Musculus uses the common language of the “husk” and “kernel” to describe the recollection of Christ in the supper. The faithful “chew the cud [ruminant] and renew in themselves Christ who dwells within them, and are fed and filled with his spirit.” In Plato’s Phaedrus Socrates describes those who have been captured by love (eros) as being taken outside of themselves through the recollection of the god which they imitate. For Musculus the love of Christ is rekindled in the hearts of the faithful when they recall his loving death and promise of future blessings because, “He that loves is more perfectly where he loves.”
In describing the “mystical supper” Musculus uses a variety of terms that were widely used by Medieval mystics. His use of mystical language (rapitur, absorbetur, translatus extra se, etc.), however, should not lead one to conclude that he held the body and the material world in disdain. Rather, Musculus was an avid reader of the Greek fathers – e.g., he refers to the Eucharist as synaxis in several places. Gregory of Nyssa used the phrase “sober inebriation” to describe the sort of disembodied exstasis of Christian experience. Just as the disciples at Pentecost were accused of drunkenness because of their reaction to an outpouring of the Holy Spirit yet were fully conscious and sober, so those who are united to Christ are simultaneously in the body and transferred to heaven all while maintaining an awareness of both realities. Those who participate in the Eucharist, for Musculus, do not lose their senses but transcend them by a sober awareness of themselves and Christ who is recalled out of the soul by faith and love after the hearing of the words of divine institution, Sursum corda (Lift up your hearts)!

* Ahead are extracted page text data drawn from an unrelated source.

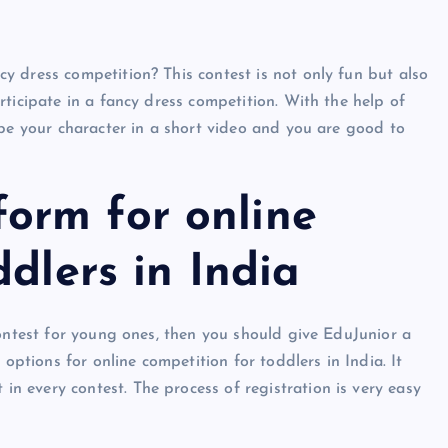
 dress competition? This contest is not only fun but also
ticipate in a fancy dress competition. With the help of
ibe your character in a short video and you are good to
orm for online
ddlers in India
contest for young ones, then you should give EduJunior a
 options for online competition for toddlers in India. It
 every contest. The process of registration is very easy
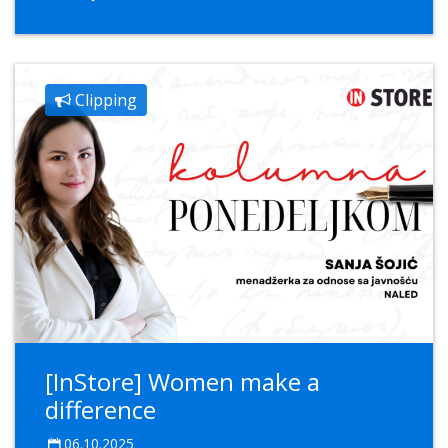
Clipping
[InStore] Women make a
difference
06.10.2025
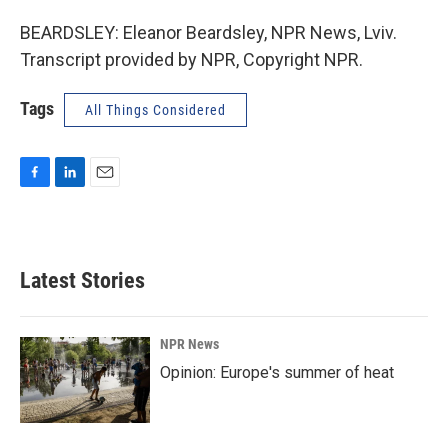
BEARDSLEY: Eleanor Beardsley, NPR News, Lviv.
Transcript provided by NPR, Copyright NPR.
Tags
All Things Considered
F
L
E
a
i
m
c
n
a
e
k
i
b
e
l
Latest Stories
o
d
o
I
k
n
NPR News
Opinion: Europe's summer of heat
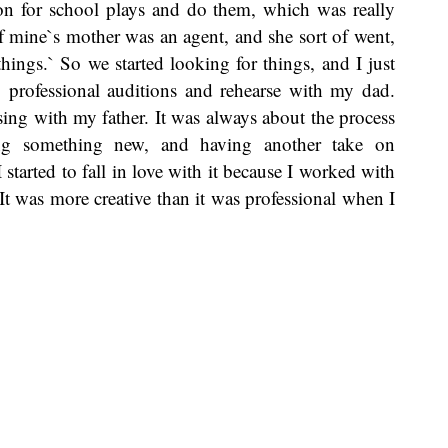
on for school plays and do them, which was really
f mine`s mother was an agent, and she sort of went,
hings.` So we started looking for things, and I just
professional auditions and rehearse with my dad.
sing with my father. It was always about the process
ing something new, and having another take on
started to fall in love with it because I worked with
It was more creative than it was professional when I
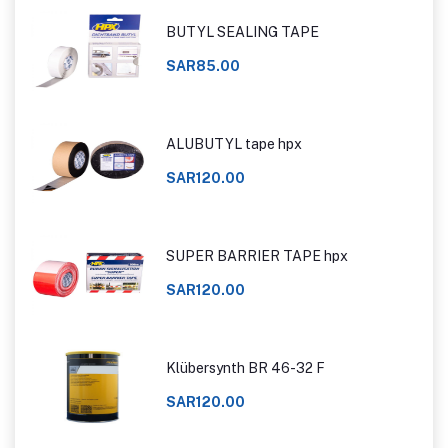
BUTYL SEALING TAPE
SAR85.00
ALUBUTYL tape hpx
SAR120.00
SUPER BARRIER TAPE hpx
SAR120.00
Klübersynth BR 46-32 F
SAR120.00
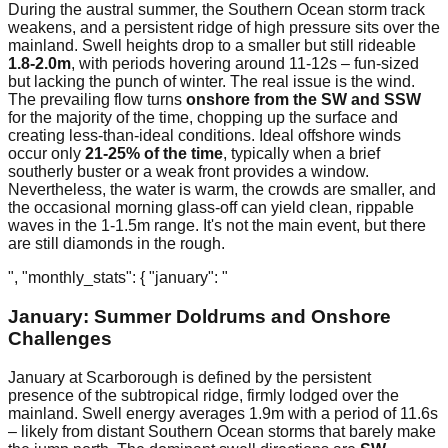
During the austral summer, the Southern Ocean storm track
weakens, and a persistent ridge of high pressure sits over the
mainland. Swell heights drop to a smaller but still rideable
1.8-2.0m
, with periods hovering around 11-12s – fun-sized
but lacking the punch of winter. The real issue is the wind.
The prevailing flow turns
onshore from the SW and SSW
for the majority of the time, chopping up the surface and
creating less-than-ideal conditions. Ideal offshore winds
occur only
21-25% of the time
, typically when a brief
southerly buster or a weak front provides a window.
Nevertheless, the water is warm, the crowds are smaller, and
the occasional morning glass-off can yield clean, rippable
waves in the 1-1.5m range. It's not the main event, but there
are still diamonds in the rough.
", "monthly_stats": { "january": "
January: Summer Doldrums and Onshore
Challenges
January at Scarborough is defined by the persistent
presence of the subtropical ridge, firmly lodged over the
mainland. Swell energy averages 1.9m with a period of 11.6s
– likely from distant Southern Ocean storms that barely make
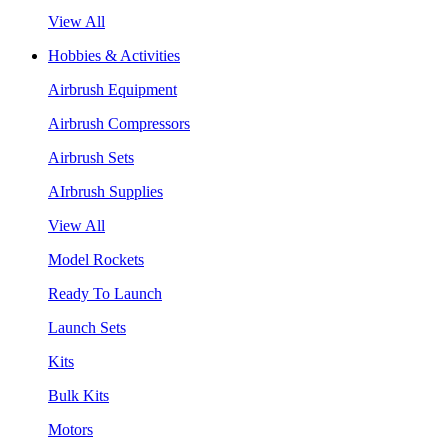
View All
Hobbies & Activities
Airbrush Equipment
Airbrush Compressors
Airbrush Sets
AIrbrush Supplies
View All
Model Rockets
Ready To Launch
Launch Sets
Kits
Bulk Kits
Motors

Thomas Aquinas’s attempted solution to the problem of substance dualism (i.e., the mind/body connection) involved his use of Aristotelian language to define the intellectual soul as the “form” of the body. Yet, in order to account for the separated state of the soul after death Thomas was forced to stretch Aristotle’s concept of “formal substance” to explain the Christian teaching on the soul’s disembodied afterlife. He maintains that the soul is the intellectual form of the body but is also per se subsistens (existing on its own) and that the agent intellect does not make use of any bodily organ in the act of intellection. Krista Hyde, in a master’s thesis submitted to the University of Missouri at Saint Louis, makes note of Aquinas’s attempt to connect the mind and body in one substantial form but also points out the metaphysical problem that this causes:
In this way, Aquinas reframes the mind-body connection and escapes the interaction problem, but this opens him up to another, potentially fatal, flaw. The weakness of his argument is that it is not clear how such a soul could separate from the body and survive its death, despite his protestations that this act of the body is also substantial. Aquinas maintains that the human soul is an abstract form and a concrete particular thing. He has accounted for the soul as the form of the body. It is intuitive, however, that such forms would have to be Platonic (that is, an incorporeal, abstract idea, having the highest level of reality and to which humans have access only through the world of perception and sensation) if they can be said to depart from the body and remain in existence with some function until the time of the resurrection and judgment, as required by Christian doctrine. Aquinas, of course, would never accept his philosophy as Platonic, especially on this account, because he insists that matter is for the edification of the soul. Plato maintains that the soul simply “uses” matter, but that matter is unnecessary.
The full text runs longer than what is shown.